So, I’m back today, refreshed after a week of thinking about company culture with my colleague Clem [0] at Culture Summit 2018 [1] in San Francisco.

“But Adrian, you’re a techie, why are you going to Culture Summit? It sounds a bit fluffy.”

You’ve probably heard the phrase “Culture eats strategy for breakfast”, usually attributed to Peter Drucker [2]. It doesn’t matter who said it, but the idea is that if the culture of your organisation is solid, then when a new situation arises, the people who make up that organisation will be able to react appropriately, with less need for overall strategy or top-down control.

This is part of Infinity Works and what we do. We equip and empower individuals to think about how things can be improved then, most critically, to actually do it. To improve themselves, Infinity Works, products they’re working on for our clients, team structures they’re working in, business models that our clients are using - wherever the most impact can be made.

Infinity Works is growing fast. When Clem and I joined, we were 14 people. 3 years later, we’re around 200 and still growing. It’s a logistical challenge to get everyone together in the same place (although we still do that, at our yearly company getaway).
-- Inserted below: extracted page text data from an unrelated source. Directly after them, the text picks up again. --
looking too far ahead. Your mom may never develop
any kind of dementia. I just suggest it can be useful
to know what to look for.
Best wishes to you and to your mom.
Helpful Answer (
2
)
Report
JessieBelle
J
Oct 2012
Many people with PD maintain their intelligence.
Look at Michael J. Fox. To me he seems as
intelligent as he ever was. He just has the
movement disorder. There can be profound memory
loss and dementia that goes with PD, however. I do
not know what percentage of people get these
Our challenge isn’t to simply stick to the culture that made us successful in the early years and to use recruitment techniques to filter out anyone who doesn’t think exactly like us, but to adapt when we need to while still keeping true to what really matters.

So, we went to pick up some ideas, and it’s fair to say we did. Some felt uncomfortable to me (are you building a company, or a mind-control cult?), some weren’t appropriate for our scale (at least, not yet) and some totally obvious (so obvious that I’d never thought about it of course).

We learned that we’re ahead of the curve in some areas (e.g. our People Support, our use of OfficeVibe to get a weekly pulse vs most companies doing a once-per-year mega survey, communities of practice vs management led), but there’s still ways we can improve what we do and how we do it.

Overall, I’m happy I spent the time to think about this, and I’m even more happy to be part of an organisation that understands how culture is critical to success.

Clem and I need a bit longer to distill our thoughts into a presentation and do some follow-on workshops to start turning that into action, but that’s coming.

Oh, and don’t worry, we had time to have fun while we were there too. :)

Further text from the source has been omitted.